TASK DETAILS:
In your copy, reproduce each entry exactly and leave out the pictures.

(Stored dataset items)
◇ ◇ ◇ ◇ ◇

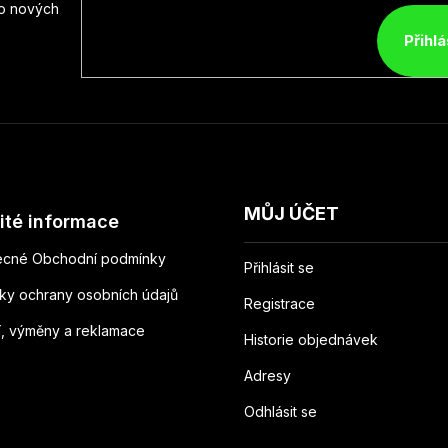
 o nových
Přihlá
MŮJ ÚČET
ité informace
cné Obchodní podmínky
Přihlásit se
ky ochrany osobních údajů
Registrace
í, výměny a reklamace
Historie objednávek
Adresy
Odhlásit se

◇ ◇ ◇ ◇ ◇

SOLUTION TO THIS TASK:
 o nových
Přihlá
MŮJ ÚČET
ité informace
cné Obchodní podmínky
Přihlásit se
ky ochrany osobních údajů
Registrace
í, výměny a reklamace
Historie objednávek
Adresy
Odhlásit se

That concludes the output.